My request returns 402 Payment Required

  • Check the code field. insufficient_quota means the project's credit balance is exhausted; top up credits in the billing dashboard or upgrade your subscription.
  • billing_delinquent means payment is overdue; resolve the outstanding invoice in the billing dashboard. Requests will not resume automatically until the balance is settled.

My request returns 403 Forbidden

  • Check the code field. endpoint_restricted means your API key is scoped to a specific endpoint and you are trying to access a different one.
  • If your IP is being blocked, verify your client IP is in the endpoint's IP allowlist, or that it is not in the blocklist. Check your endpoint's IP filter configuration in the dashboard.
  • Ensure you are not using a key issued for one project to access an endpoint belonging to another project.

I am getting 429 Too Many Requests

  • Check the code field: rate_limit_exceeded means per-key/endpoint request rate limit hit (retry with backoff); capacity_exceeded is transient backend overload (retry); quota_exceeded is a persistent billing quota (upgrade or wait).
  • Respect the Retry-After header. For rate_limit_exceeded, also check X-RateLimit-Reset.
  • Monitor X-RateLimit-Remaining on each response to proactively slow down before hitting the limit.
  • Watch for the X-RateLimit-Warning: approaching_limit header, it appears when fewer than 20% of the window's requests remain.
  • Reduce your request rate or implement client-side rate limiting.
  • Consider upgrading to a higher tier or requesting a custom rate limit for increased throughput.
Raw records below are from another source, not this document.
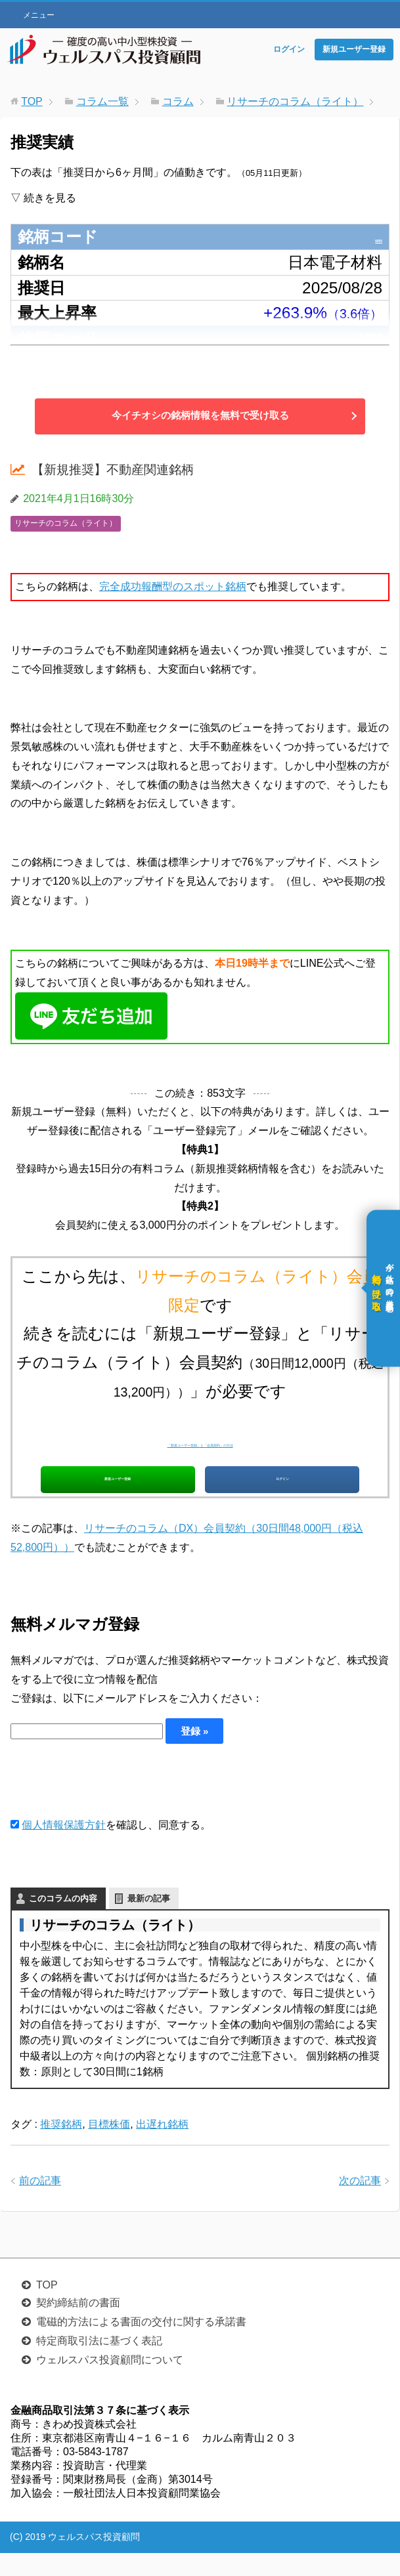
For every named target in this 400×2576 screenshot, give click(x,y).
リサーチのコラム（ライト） (65, 523)
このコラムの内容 (63, 1921)
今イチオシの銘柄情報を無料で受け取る (200, 415)
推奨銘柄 (61, 2147)
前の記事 (40, 2203)
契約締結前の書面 (78, 2325)
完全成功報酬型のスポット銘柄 (172, 586)
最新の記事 (148, 1921)
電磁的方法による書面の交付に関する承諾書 (141, 2344)
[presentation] (110, 1803)
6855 (364, 236)
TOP (47, 2307)
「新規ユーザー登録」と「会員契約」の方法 (200, 1441)
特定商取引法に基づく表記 (99, 2363)
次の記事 (360, 2203)
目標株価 (109, 2147)
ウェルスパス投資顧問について (109, 2382)
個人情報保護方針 (64, 1848)
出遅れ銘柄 (162, 2147)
My request returns 499 Client Closed Request

  • 499 is not a server-side error: it indicates the client disconnected (or the router-side timeout closed the connection) before the response completed. SDKs and proxies sometimes log it as a failure, but no retry is required unless the disconnect was unintentional.
  • If you are seeing repeated 499s with no client-side cancellation, check intermediate proxies for connection-idle timeouts shorter than your tier's request timeout.

My request returns 500 Internal Server Error

  • Retry once after 10 seconds. The router handles most transient backend failures internally, so a 500 that reaches the client typically indicates an unhandled condition.
  • If 500s appear in a burst shortly after a router release, the root cause is often database role-grant drift (PostgreSQL 42501) that requires an operator-side refresh migration. Capture the X-Request-ID header and contact support; the issue cannot be self-diagnosed from the error envelope alone because the underlying sqlState is logged server-side, not surfaced in the response.
  • Persistent 500s on a single route after a release should be reported with the request ID and approximate timestamp.

My responses are slow

  • Use streaming to reduce perceived latency.
  • Check if your prompts are optimized for prefix caching. See Prefix Caching.
  • Consider a GPU tier for latency-sensitive workloads.
  • Reduce max_tokens if you do not need long responses.

My streaming connection drops

  • Check your client's read timeout, it must exceed the tier's idle stream timeout. The foundational tiers are 120 seconds for free and 3600 seconds for self_hosted; custom tiers may set any value. The active idle timeout is visible on the tier configuration in the dashboard.
  • The server sends heartbeat comments every 15 seconds to keep the connection alive. If you are behind a proxy, ensure it does not strip SSE events or impose its own timeout shorter than the idle timeout.
  • If you receive an event: error, the stream has been terminated by the server. Check the error type for the cause.

When to Contact Support

Contact support if:

  • You receive persistent internal_error (500) responses that do not resolve with retries.
  • You see backend_unavailable (503) errors consistently for more than 5 minutes.
  • Your usage metrics do not match your billing.
  • You suspect unauthorized access to your account or API keys.

When contacting support, include: your project ID, the endpoint name, the request ID from the X-Request-ID response header, the error response body, and the approximate time of the issue.